Ничто не мешало ей развернуться и уйти. Она и ушла.

– Эй, ты куда? – Таннер вскочил и направился следом. – Я пришел тебя повидать. Думал, мы с тобой друзья. Если ты на меня злишься, хотя бы скажи за что.

Протиравшая столик Мария смотрела на них. Бекки ушла на кухню, но Таннер не растерялся и вошел следом за ней. Бекки резко развернулась.

– Сам догадайся, – съязвила она.

Она знает себе цену. Пусть сперва поклянется, что порвал с Настоящей Женщиной. На меньшее Бекки не согласна.

– Что бы это ни было, – ответил Таннер, – извини.

– Спасибо, что извинился.

– Бекки…

– Чего?

– Ты мне правда нравишься.

Этого мало. Она взяла тряпку, вернулась в обеденный зал и принялась протирать столы. Этого мало, но тут она услышала, как Таннер грохнул дверью. Бекки услышала, что его задело: он позвонил ей домой, приехал сюда, а она так плохо с ним обошлась, и вдруг та девушка, которой она была и которую не понимала, выбежала в ночь. Таннер понуро стоял, привалившись к борту своего фургона “фольксваген”. Услышав ее шаги, опережавшие ее здравый смысл, Таннер поднял глаза. Она бросилась к нему в объятия. Повеял южный ветерок – скорее весенний, чем осенний. Руки, о которых она мечтала, касались ее головы, волос. А потом как-то само собой, неожиданно и неразумно, случилось то, что случилось.

Ее разбудил телефонный звонок. Она заснула на спине, поперек кровати, открыла глаза и увидела в раме окна серое небо, разбитое черными ветками. Мать постучала в дверь.

– Бекки? Тебе звонит Джинни Кросс.

Она подошла к телефону в спальне родителей, дождалась, пока внизу мать повесит трубку. Джинни звонила насчет сегодняшней вечеринки у Кардуччи. Бекки было приятно, что Джинни по-прежнему зовет ее с собой, и даже, пожалуй, ради их дружбы приняла бы приглашение. Но она собиралась на концерт.

– А сегодня концерт?

– В “Перекрестках”, – сказала Бекки.

Молчание.

– Ясно, – ответила Джинни.

– Между прочим, я иду с Таннером.

– С Таннером Эвансом?

– Да, он выступает и пригласил меня.

– Так-так-так.

Бекки подмывало рассказать подруге еще кое-что, но она и без того, пожалуй, сказала слишком много. Вообще-то Таннер не знал, что они идут на концерт вместе.

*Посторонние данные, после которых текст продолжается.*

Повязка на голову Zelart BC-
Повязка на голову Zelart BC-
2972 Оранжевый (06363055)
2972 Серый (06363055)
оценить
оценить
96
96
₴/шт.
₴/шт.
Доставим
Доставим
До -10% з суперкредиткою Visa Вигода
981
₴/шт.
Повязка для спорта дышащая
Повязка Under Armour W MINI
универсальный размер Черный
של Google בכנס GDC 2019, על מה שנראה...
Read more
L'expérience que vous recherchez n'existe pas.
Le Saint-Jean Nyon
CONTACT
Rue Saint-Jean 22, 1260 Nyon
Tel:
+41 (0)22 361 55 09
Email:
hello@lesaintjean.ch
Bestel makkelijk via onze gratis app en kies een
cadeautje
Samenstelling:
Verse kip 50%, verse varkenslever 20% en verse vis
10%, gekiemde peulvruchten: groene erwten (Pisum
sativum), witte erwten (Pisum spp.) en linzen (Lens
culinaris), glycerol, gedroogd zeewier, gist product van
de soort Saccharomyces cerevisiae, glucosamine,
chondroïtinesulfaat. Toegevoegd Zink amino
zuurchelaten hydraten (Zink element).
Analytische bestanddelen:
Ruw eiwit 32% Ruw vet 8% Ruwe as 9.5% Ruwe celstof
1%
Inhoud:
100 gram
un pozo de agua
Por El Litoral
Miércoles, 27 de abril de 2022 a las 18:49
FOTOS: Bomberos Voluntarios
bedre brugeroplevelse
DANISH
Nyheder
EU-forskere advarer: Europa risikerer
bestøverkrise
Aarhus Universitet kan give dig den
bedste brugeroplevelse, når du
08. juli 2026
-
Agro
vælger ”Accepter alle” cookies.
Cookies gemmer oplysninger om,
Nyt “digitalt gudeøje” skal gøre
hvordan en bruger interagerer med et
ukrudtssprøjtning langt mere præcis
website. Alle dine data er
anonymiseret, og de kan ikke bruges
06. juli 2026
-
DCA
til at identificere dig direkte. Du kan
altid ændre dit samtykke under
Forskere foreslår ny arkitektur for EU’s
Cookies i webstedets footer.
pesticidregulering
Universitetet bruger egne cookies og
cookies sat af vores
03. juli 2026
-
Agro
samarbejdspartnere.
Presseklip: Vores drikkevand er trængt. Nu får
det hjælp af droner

После их долгого поцелуя Бекки считала, что иначе и быть не могло, но слишком многое оставалось недосказанным, и она не успокоится, пока весь мир не увидит, как она входит в Первую реформатскую под руку с Таннером. Бекки предложила Джинни вместе отправиться по магазинам. Даже забавно, как охотно та согласилась, несмотря на то что они неделями толком не общались. Но до половины четвертого Джинни будет занята.

– Жаль, – сказала Бекки. – В четыре я встречаюсь с Таннером.

– Ого! Да вы с ним неразлучны.

– Самой не верится, – проворковала Бекки.

– Тогда давай завтра? Я весь день свободна.

Бекки долго стояла под душем, потом колдовала у зеркала в ванной: макияж должен быть красивым, но неброским. Перри сердито постучал в запертую дверь, отпустил замечание, которое Бекки оставила без ответа, и ушел. Потом она оделась, тоже стараясь соблюсти равновесие меж элегантностью и “Перекрестками”. В ближайшие десять часов, если не больше, ей нужно выглядеть хорошо, особенно начиная с четырех часов дня. Когда Бекки наконец спустилась на кухню, мать уже натягивала страшное старое пальто.

– Я опаздываю на тренировку, – сказала мать. – Так ты вернешься к шести?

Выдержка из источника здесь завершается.